Range (min … max): 318.864 μs … 967.760 μs ┊ GC (min … max): 0.00% … 40.41%
Time (median): 321.291 μs ┊ GC (median): 0.00%
Time (mean ± σ): 332.503 μs ± 52.040 μs ┊ GC (mean ± σ): 1.97% ± 6.98%
█▆▅▂▂▂▁ ▁
█████████▆▆▆▅▅▅▅▅▄▄▄▄▁▁▄▁▁▃▁▁▄▄▃▃▁▃▄▁▃▁▁▁▃▁▁▁▁▁▁▁▁▁▁▁▁▁▁▁▁▅█▇ █
319 μs Histogram: log(frequency) by time 701 μs <
Memory estimate: 781.33 KiB, allocs estimate: 2.
julia> @benchmark scale_timeseries_turbo(data_100000)

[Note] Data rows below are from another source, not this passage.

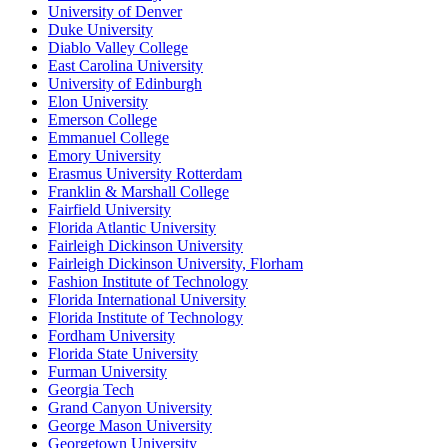
University of Denver
Duke University
Diablo Valley College
East Carolina University
University of Edinburgh
Elon University
Emerson College
Emmanuel College
Emory University
Erasmus University Rotterdam
Franklin & Marshall College
Fairfield University
Florida Atlantic University
Fairleigh Dickinson University
Fairleigh Dickinson University, Florham
Fashion Institute of Technology
Florida International University
Florida Institute of Technology
Fordham University
Florida State University
Furman University
Georgia Tech
Grand Canyon University
George Mason University
Georgetown University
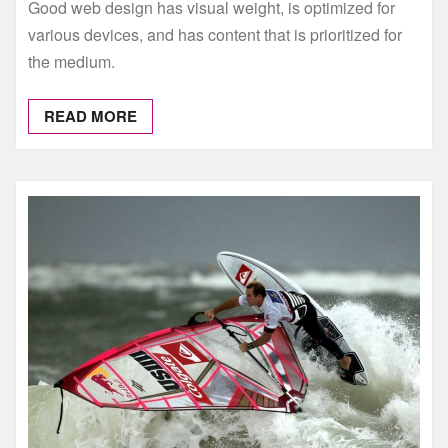
Good web design has visual weight, is optimized for
various devices, and has content that is prioritized for
the medium.
READ MORE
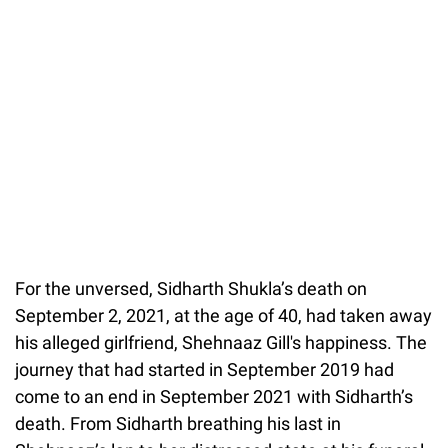
For the unversed, Sidharth Shukla’s death on
September 2, 2021, at the age of 40, had taken away
his alleged girlfriend, Shehnaaz Gill's happiness. The
journey that had started in September 2019 had
come to an end in September 2021 with Sidharth’s
death. From Sidharth breathing his last in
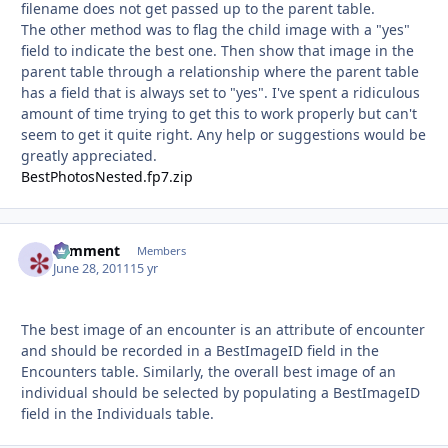
filename does not get passed up to the parent table.
The other method was to flag the child image with a "yes"
field to indicate the best one. Then show that image in the
parent table through a relationship where the parent table
has a field that is always set to "yes". I've spent a ridiculous
amount of time trying to get this to work properly but can't
seem to get it quite right. Any help or suggestions would be
greatly appreciated.
BestPhotosNested.fp7.zip
comment
Autho
Members
June 28, 2011
15 yr
The best image of an encounter is an attribute of encounter
and should be recorded in a BestImageID field in the
Encounters table. Similarly, the overall best image of an
individual should be selected by populating a BestImageID
field in the Individuals table.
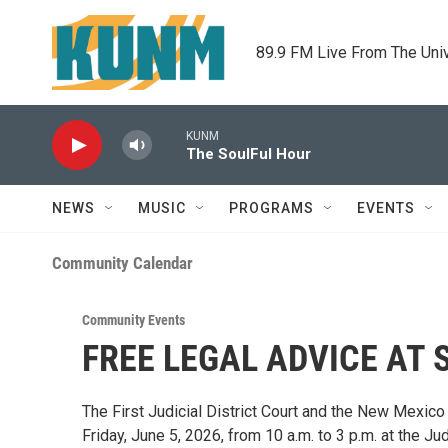
Skip to main content
89.9 FM Live From The Uni
KUNM
The SoulFul Hour
NEWS
MUSIC
PROGRAMS
EVENTS
Community Calendar
Community Events
FREE LEGAL ADVICE AT 
The First Judicial District Court and the New Mexico
Friday, June 5, 2026, from 10 a.m. to 3 p.m. at the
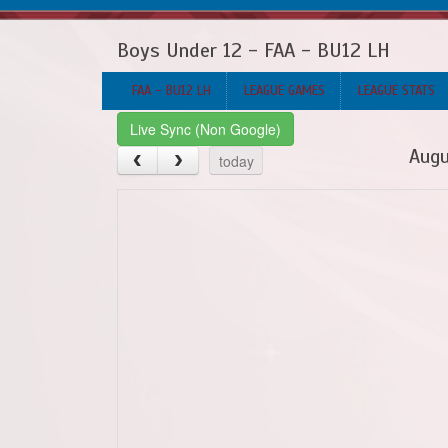
Boys Under 12 - FAA - BU12 LH
FAA - BU12 LH
LEAGUE GAMES
LEAGUE STATS
Live Sync (Non Google)
Augu
today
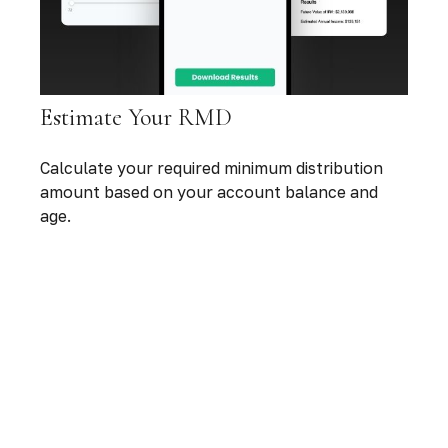
Estimate Your RMD
Calculate your required minimum distribution
amount based on your account balance and
age.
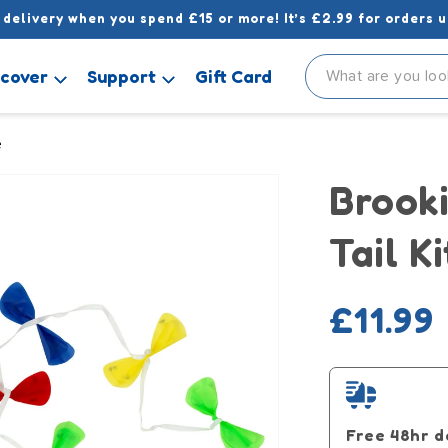
 delivery when you spend £15 or more! It’s £2.99 for orders u
scover
Support
Gift Card
e
Brooki
Tail K
Regula
£11.99
price
Free 48hr d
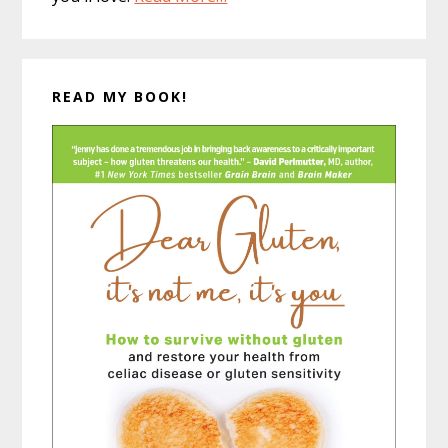
READ MY BOOK!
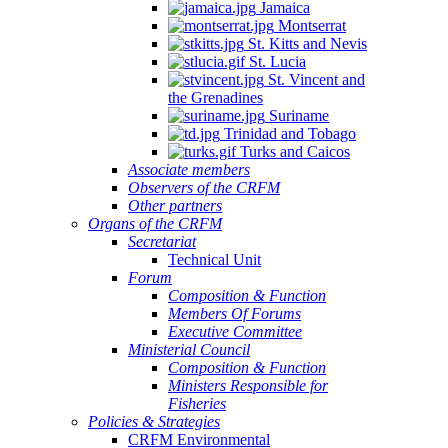
Jamaica
Montserrat
St. Kitts and Nevis
St. Lucia
St. Vincent and
the Grenadines
Suriname
Trinidad and Tobago
Turks and Caicos
Associate members
Observers of the CRFM
Other partners
Organs of the CRFM
Secretariat
Technical Unit
Forum
Composition & Function
Members Of Forums
Executive Committee
Ministerial Council
Composition & Function
Ministers Responsible for
Fisheries
Policies & Strategies
CRFM Environmental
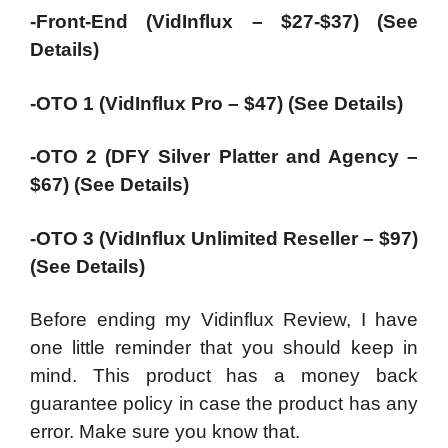
-Front-End (VidInflux – $27-$37) (See
Details)
-OTO 1 (VidInflux Pro – $47) (See Details)
-OTO 2 (DFY Silver Platter and Agency –
$67) (See Details)
-OTO 3 (VidInflux Unlimited Reseller – $97)
(See Details)
Before ending my Vidinflux Review, I have
one little reminder that you should keep in
mind. This product has a money back
guarantee policy in case the product has any
error. Make sure you know that.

BenchmarkTools.Trial: 10000 samples with 1 evaluation.
Range (min … max): 71.942 μs … 933.400 μs ┊ GC (min … max): 0.00% … 71.93%
Time (median): 87.926 μs ┊ GC (median): 0.00%
Time (mean ± σ): 100.082 μs ± 89.095 μs ┊ GC (mean ± σ): 11.63% ± 11.43%
▄█▃▁ ▁ ▁
████▇▄▁▁▁▁▁▁▁▁▃▄▆▄▁▁▁▁▁▁▁▁▁▁▁▁▁▁▁▁▁▁▁▁▁▁▁▁▁▁▁▁▁▁▁▁▁▁▁▁▁▁▁▁▁▁█ █
71.9 μs Histogram: log(frequency) by time 764 μs <
Memory estimate: 781.33 KiB, allocs estimate: 2.
julia> @benchmark scale_timeseries_sequential(data_200000)
BenchmarkTools.Trial: 7153 samples with 1 evaluation.
Range (min … max): 637.692 μs … 2.277 ms ┊ GC (min … max): 0.00% … 65.01%
Time (median): 640.729 μs ┊ GC (median): 0.00%
Time (mean ± σ): 694.282 μs ± 184.965 μs ┊ GC (mean ± σ): 3.69% ± 8.68%
█▆▅▃▂▁ ▁
███████▇▅▆▆▄▄▅▁▁▁▁▁▁▆██▇▅▄▄▁▃▁▃▃▄▁▁▁▁▁▁▁▁▁▁▁▇█▇▇▅▅▄▃▄▄▁▁▁▄▄█▇ █
638 μs Histogram: log(frequency) by time 1.71 ms <
Memory estimate: 1.53 MiB, allocs estimate: 2.
julia> @benchmark scale_timeseries_turbo(data_200000)
BenchmarkTools.Trial: 10000 samples with 1 evaluation.
Range (min … max): 159.023 μs … 2.092 ms ┊ GC (min … max): 0.00% … 50.30%
Time (median): 176.559 μs ┊ GC (median): 0.00%
Time (mean ± σ): 230.513 μs ± 189.542 μs ┊ GC (mean ± σ): 11.86% ± 12.80%
█▇▅▄▄▃▂▂▁ ▁▁ ▂
██████████▇▅▅▃▁▄▁▃▁██▇▆▄▅▄▄▅▄▅▃▁▁▁▁▁▁▁▁▁▁▁▁▁▁▁███▇▅▅▅▅▄▅▄▅█▇▇ █
159 μs Histogram: log(frequency) by time 1.22 ms <
Memory estimate: 1.53 MiB, allocs estimate: 2.